Abstract

This section summarizes downstream developments of the previous month. Exploration & Production are covered in 'Upstream Review'. Following a month in which US and British forces suffered their heaviest daily casualties, the Iraqi people voted in large numbers for a new national assembly (see 'Focus'). Violence, however, continued after the election and oil installations were reported damaged, including a pipeline linking the Kirkuk oil field to the Baiji refinery and a further line between Baiji and the refinery at Daurah. The export line connecting Kirkuk to the Turkish Mediterranean port of Ceyhan was also hit.
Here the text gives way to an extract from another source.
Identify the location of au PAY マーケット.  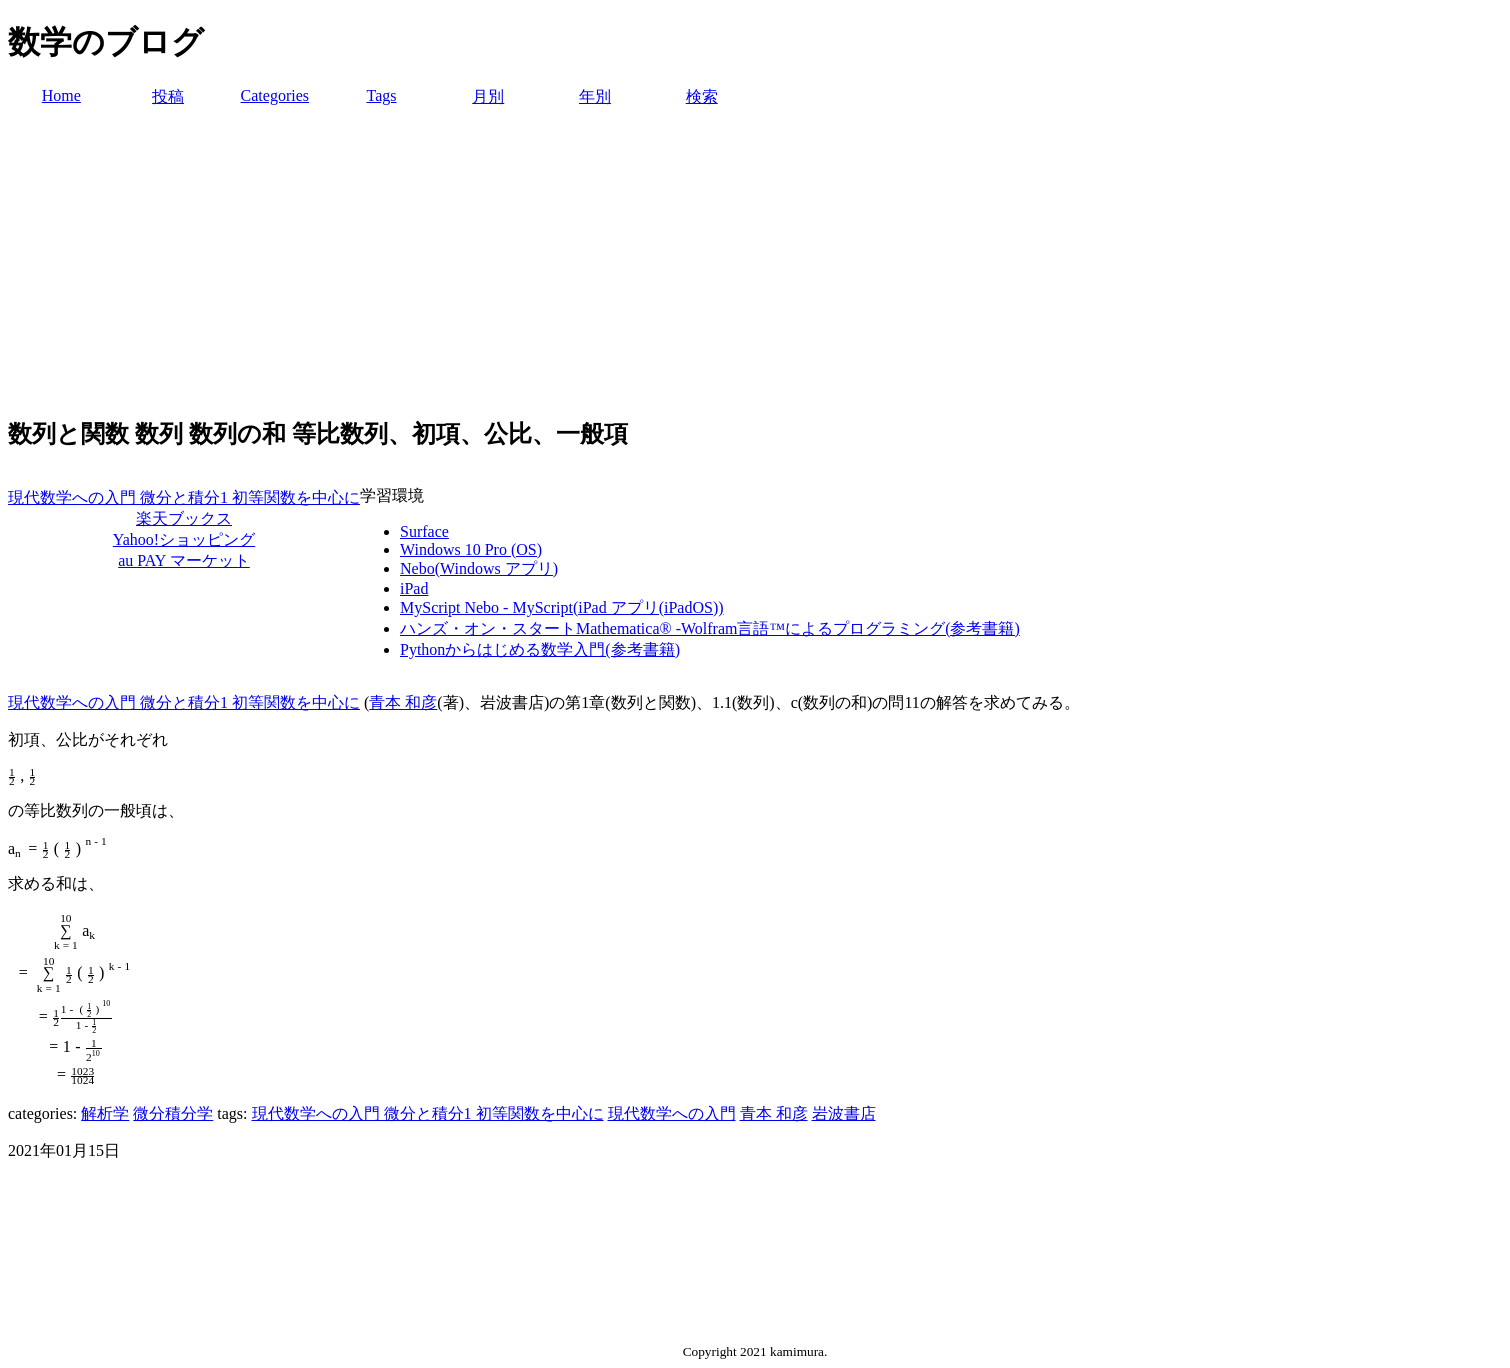 (184, 560).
Sabotage to electricity installations affected oil pumping stations in the south of the country cutting production and forcing the Iraqis to announce a 10% cut in contract volumes of Basrah Light until the middle of the year. An official investigation into the UN‐administered Oil‐for‐Food Programme concluded that the man in charge, Benon Sevan "repeatedly solicited" oil for a company called Africa Middle East Petroleum. A further report into other allegations of corruption in connection with the programme, which supervised export sales of Iraqi petroleum from 1993 to 2003, is due later this year. Relief at the apparent success of the Iraqi election caused crude oil prices to fall by about $3 a barrel. OPEC ministers did their bit for oil prices by agreeing not to cut output at their meeting on 30th January. Quotas remain unchanged at 27 mn bpd. The organization's target price band of $22‐28 a barrel, however, has been suspended. A new one will be discussed in March. Kuwait announced it was to increase security at its oil installations following an attack by armed men in an area close to the emirate's largest refinery, at Mina al‐Ahmadi.